Find components of vector C from vectors A and B

  • #1

Homework Statement



Given vectors [tex]\vec{A} = 5.0\hat{i} - 6.5\hat{j}[/tex] and [tex]\vec{B} = -3.5\hat{i}= 7.0\hat{j}[/tex]. Vector [tex]\vec{C}[/tex] lies in the xy-plane. Vector [tex]\vec{C}[/tex] is perpendicular to [tex]\vec{A}[/tex] and the scalar product of [tex]\vec{C}[/tex] with [tex]\vec{B}[/tex] is 15.0. Find the vector components of [tex]\vec{C}[/tex].

Homework Equations



[tex]\vec{A}{\cdot}\vec{C} = 0 [/tex]
[tex]\vec{B}{\cdot}\vec{C} = 15 [/tex]

[tex]\vec{B}{\cdot}\vec{C}=B_{i}C_{i}+B_{j}C_{j}=15 [/tex]
[tex]\vec{B}{\cdot}\vec{C}=-3.5C_{i}+7.0C_{j}=15[/tex]

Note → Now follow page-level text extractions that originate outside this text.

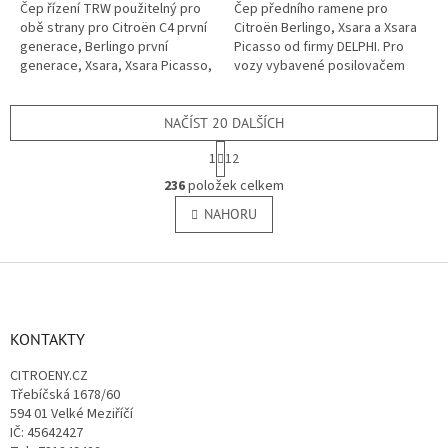
Čep řízení TRW použitelný pro
Čep předního ramene pro
obě strany pro Citroën C4 první
Citroën Berlingo, Xsara a Xsara
generace, Berlingo první
Picasso od firmy DELPHI. Pro
generace, Xsara, Xsara Picasso,
vozy vybavené posilovačem
C15, ZX, Visa a LNA. (Peugeot
řízení.
104, 205, 305, 306, 307, 309...
NAČÍST 20 DALŠÍCH
S
1
12
t
O
r
236
položek celkem
v
á
l
NAHORU
n
á
k
o
d
v
Z
a
á
c
á
n
í
p
í
p
a
KONTAKTY
r
t
v
CITROENY.CZ
í
k
Třebíčská 1678/60
y
594 01 Velké Meziříčí
v
IČ: 45642427
ý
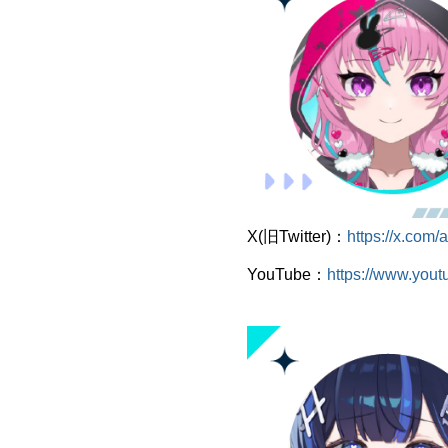
X(旧Twitter)：
https://x.com
YouTube：
https://www.you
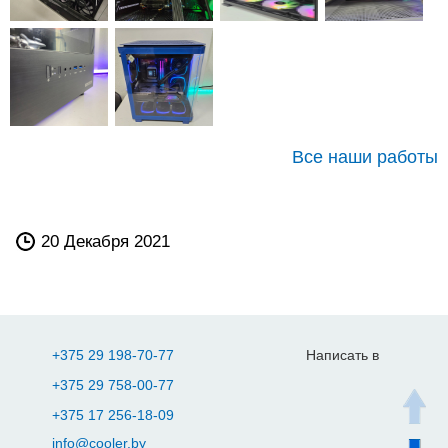
Все наши работы
20 Декабря 2021
+375 29 198-70-77
Написать в
+375 29 758-00-77
+375 17 256-18-09
info@cooler.by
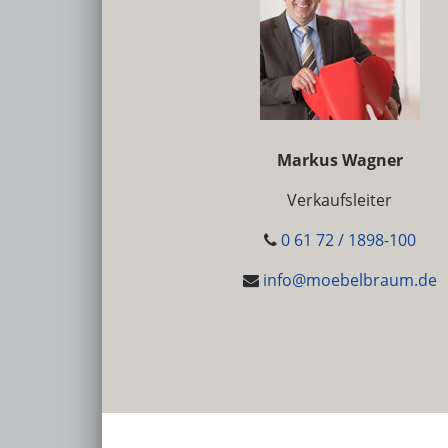
Markus Wagner
Verkaufsleiter
0 61 72 / 1898-100
info@moebelbraum.de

[tex]\vec{A}{\cdot}\vec{C}=A_{i}C_{i}+A_{j}C_{j}=0[/tex]


The Attempt at a Solution



Since the vectors A and C are perpendicular
[tex]\vec{A}{\cdot}\vec{C} = 0 [/tex]
Then,
[tex]\vec{A}{\cdot}\vec{C}=A_{i}C_{i}+A_{j}C_{j}=0[/tex]
[tex]\vec{A}{\cdot}\vec{C}=5.0_{i}C_{i}-6.5_{j}C_{j}=0[/tex]
[tex]C_{j}=\frac{5.0_{i}C{i}}{6.5}[/tex]

Plug in [tex]C_{j}[/tex] into the other scalar equation and solve for [tex]C_{i}[/tex]. Basic substitution. However I keep getting the wrong answer. Am I approaching the problem incorrectly or is my algebra wrong?

The correct answer is [tex]C_{x} = 8.0[/tex] and [tex]C_{y} = 6.1[/tex]
 
Last edited:

Answers and Replies

  • #2
rl.bhat
Homework Helper
4,433
8
Hi casemeister06, welcome to PF.
-3.5Ci + 7Cj = 15.......(1)
5.0Ci - 6.5Cj = 0.........(2)
Multiply by 0.7 to eq. (2) and add it to eq.(1) and solve for Cj.
 
  • #3
Yeah, I don't know what I was doing, but I got it right now. I think I was messing up on my algebra or something. Thanks for the help.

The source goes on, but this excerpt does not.